Betsy Everett meets a church couple who have found the call to serve God irresistable and who serve together

IAN Robinson – one-time businessman, engineer, youth rugby international – never dreamt of being a priest. When he was finally persuaded to give it a go, he never dreamt he would get through the rigorous Church of England selection process. When he did, he never dreamt he’d be a parish priest, let alone a paid one.

But if there was a dream beyond even his wildest ones, it was that the day might dawn when he could to say to his wife: “I’m the boss.”

For Linda Robinson is a woman with a mind so much of her own that at 17 she was barred from A-level English classes for a whole term for arguing. (She still got top marks). Recently ordained deacon in the Church of England, she is many things, including retired head of a 1,500-student secondary school in industrial Lancashire, but certainly nobody’s idea of an obedient wife.

“Can you capture a raised eyebrow in print?” she asks, as Ian announces, with a hint of mischief and a degree of pride, that he’s in charge. For the three-year duration of her training (if all goes to plan she will be priested next June) Linda, who has just submitted her doctorate thesis for examination, will act as his curate in Bedale, where for the past two years he has been Rector.

The statistics tell their own story: four churches in the benefice – St Gregory’s, Bedale, St Mary the Virgin, Thornton Watlass, St John the Baptist, Leeming, and the Mission Church, Burrill – covering a variety of church practice and a wide geographical area, a worshipping community of 175, plus 50 home communions a week, a relatively elderly congregation to be ministered to, five schools to engage with and a church that, nationally, has excelled in tearing itself apart, not least over the role of the women in its midst.

“I had no illusions about being a priest, especially as I was married to one and knew the demands it made. But when God gets hold of you there’s an irresistible force at work,” says Linda. It’s a good job there was: until the Saturday before her ordination in Ripon Cathedral she was still not sure she would go through with it.

“Once it happened I knew it was going to be all right. It feels like a coming together of my lifelong spiritual experience and my professional, practical experience. A kind of drawing together of all the threads of my life,” she says.

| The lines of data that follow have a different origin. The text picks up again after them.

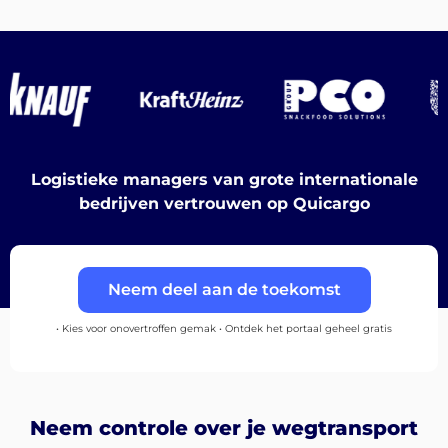
Bestemmingen
Ontdek
Logistieke managers van grote internationale
bedrijven vertrouwen op Quicargo
Nederlands
Neem deel aan de toekomst
• Kies voor onovertroffen gemak • Ontdek het portaal geheel gratis
Inloggen
Neem controle over je wegtransport
Aanmelden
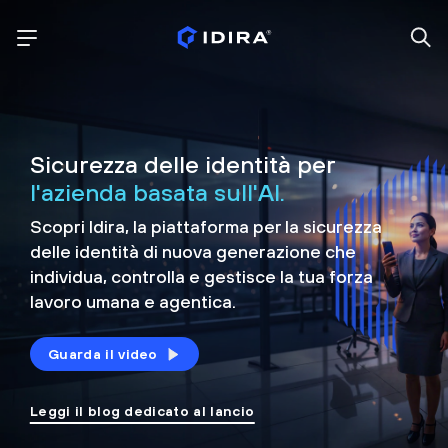
Sicurezza delle identità per
l'azienda basata sull'AI.
Scopri Idira, la piattaforma per la sicurezza
delle identità di nuova generazione che
individua, controlla e
gestisce la tua forza
lavoro umana e agentica.
Guarda il video
Leggi il blog dedicato al lancio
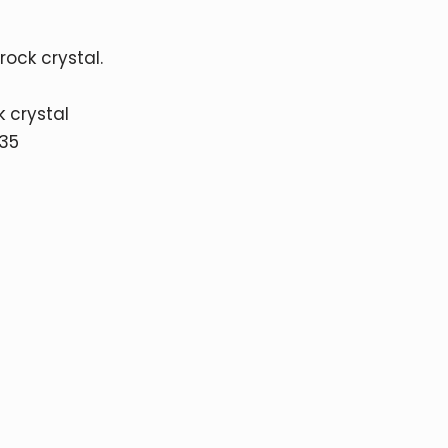
rock crystal.
k crystal
 35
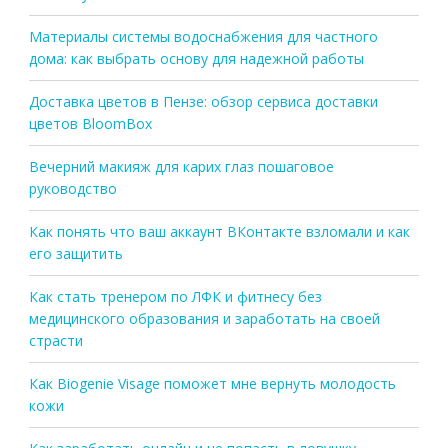
Материалы системы водоснабжения для частного
дома: как выбрать основу для надежной работы
Доставка цветов в Пензе: обзор сервиса доставки
цветов BloomBox
Вечерний макияж для карих глаз пошаговое
руководство
Как понять что ваш аккаунт ВКонтакте взломали и как
его защитить
Как стать тренером по ЛФК и фитнесу без
медицинского образования и заработать на своей
страсти
Как Biogenie Visage поможет мне вернуть молодость
кожи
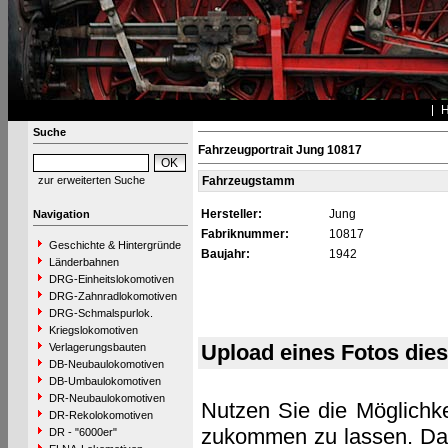
Suche
Fahrzeugportrait Jung 10817
zur erweiterten Suche
Fahrzeugstamm
Hersteller:
Jung
Navigation
Fabriknummer:
10817
Geschichte & Hintergründe
Baujahr:
1942
Länderbahnen
DRG-Einheitslokomotiven
DRG-Zahnradlokomotiven
DRG-Schmalspurlok.
Kriegslokomotiven
Upload eines Fotos die
Verlagerungsbauten
DB-Neubaulokomotiven
DB-Umbaulokomotiven
DR-Neubaulokomotiven
Nutzen Sie die Möglichke
DR-Rekolokomotiven
zukommen zu lassen. Das 
DR - "6000er"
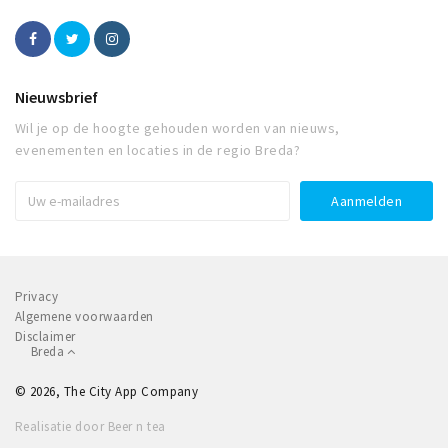
Nieuwsbrief
Wil je op de hoogte gehouden worden van nieuws,
evenementen en locaties in de regio Breda?
Privacy
Algemene voorwaarden
Disclaimer
Breda
© 2026, The City App Company
Realisatie door Beer n tea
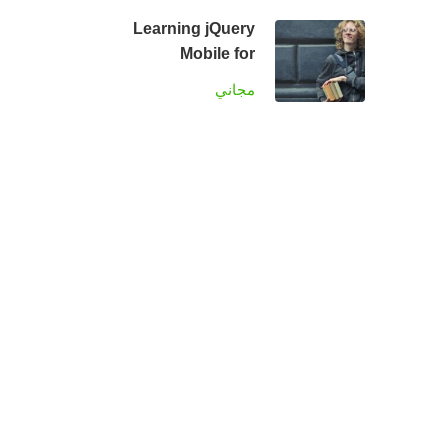
Learning jQuery
Mobile for
Beginners
مجاني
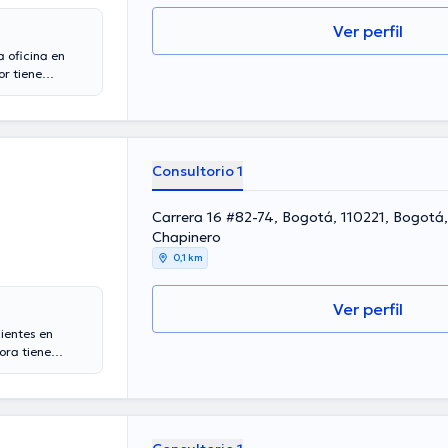
Ver perfil
 oficina en
r tiene
e varios años de
 se ha
do Artunduaga
tener una
diversos
Consultorio 1
Carrera 16 #82-74, Bogotá, 110221, Bogotá
Chapinero
0,1 km
Ver perfil
ientes en
ora tiene
de experiencia
 de diversas
e en cuantiosas
ámbito de
r, la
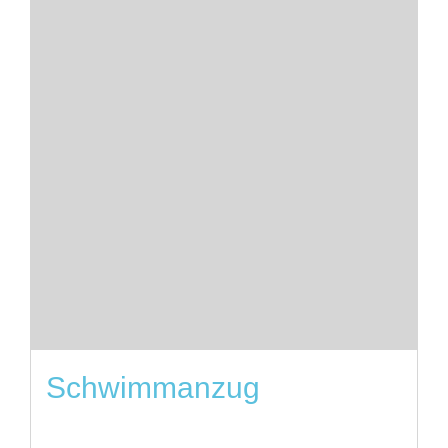
Schwimmanzug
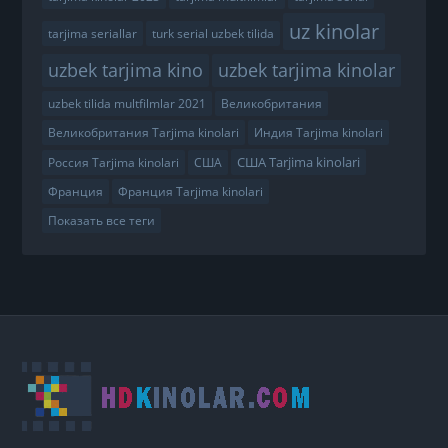
uz kinolar
tarjima seriallar
turk serial uzbek tilida
uzbek tarjima kino
uzbek tarjima kinolar
uzbek tilida multfilmlar 2021
Великобритания
Великобритания Tarjima kinolari
Индия Tarjima kinolari
США Tarjima kinolari
Россия Tarjima kinolari
США
Франция
Франция Tarjima kinolari
Показать все теги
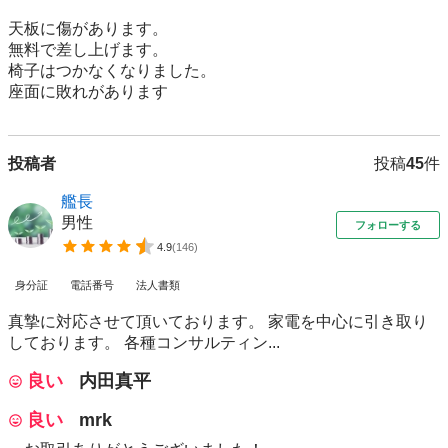
天板に傷があります。

無料で差し上げます。

椅子はつかなくなりました。

座面に敗れがあります
投稿者
投稿
45
件
艦長
男性
フォローする
4.9
(
146
)
身分証
電話番号
法人書類
真摯に対応させて頂いております。 家電を中心に引き取り
しております。 各種コンサルティン...
良い
内田真平
良い
mrk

Ian began his ministry in 2008 as a non-stipendiary priest in Askrigg, under the guidance and supervision of the Reverend Ann Chapman who, along with the parishioners, saw Linda not so much as the curate’s wife – though she was – but as a valuable part of the team: vicar, curate, congregation and community.

It wasn’t long before the question arose: had Linda herself ever considered ordination? Encouraged by Ann, friends, and the diocese, she entered the process of selection for ordination. But there was a problem: in 2009 Linda had been diagnosed with Parkinson’s disease, and her neurologist had advised her to give up her demanding job as an educational consultant.

“I then had to tell him I was considering ordination. He was very supportive. But it was, and is, crackers. It was unexpected, it’s crazy, it doesn’t make sense. But I believe I will find my ministry precisely through not making sense. The Parkinson’s is certainly teaching me about being a much more vulnerable human being.”

Though neither is starry-eyed about the future of the church, or their role as ministers within it, their enthusiasm is boundless: an acre of impenetrable woodland adjoining the rectory garden is being transformed into a sculpture trail, with carved benches, story-telling areas, nooks and crannies hacked out of the trees. Ian has done a lot of the clearing himself, anxious that the space be available to the community.

Each Saturday there’s a make-and-bake session for families, with craft activities and simple worship linked to the seasons of the church’s year. The produce is then used as part of the service on the Sunday. For advent there’ll be an “angel trail” around Bedale, involving the schools, businesses, families, the town council, Catholics, Methodists, Anglicans and those who claim no allegiance at all to organised religion.

It’s a new model of the church reaching out to, and being engaged with, the community, rather than the old one of inviting people in to share exclusive, eucharistic worship.

Next year this remarkably ordinary, inspiringly extraordinary, couple will celebrate 40 years of marriage

“On the eve of our anniversary Linda, as a priest, will take her first wedding,” says Ian. And yes, he’s proud all right. Of her.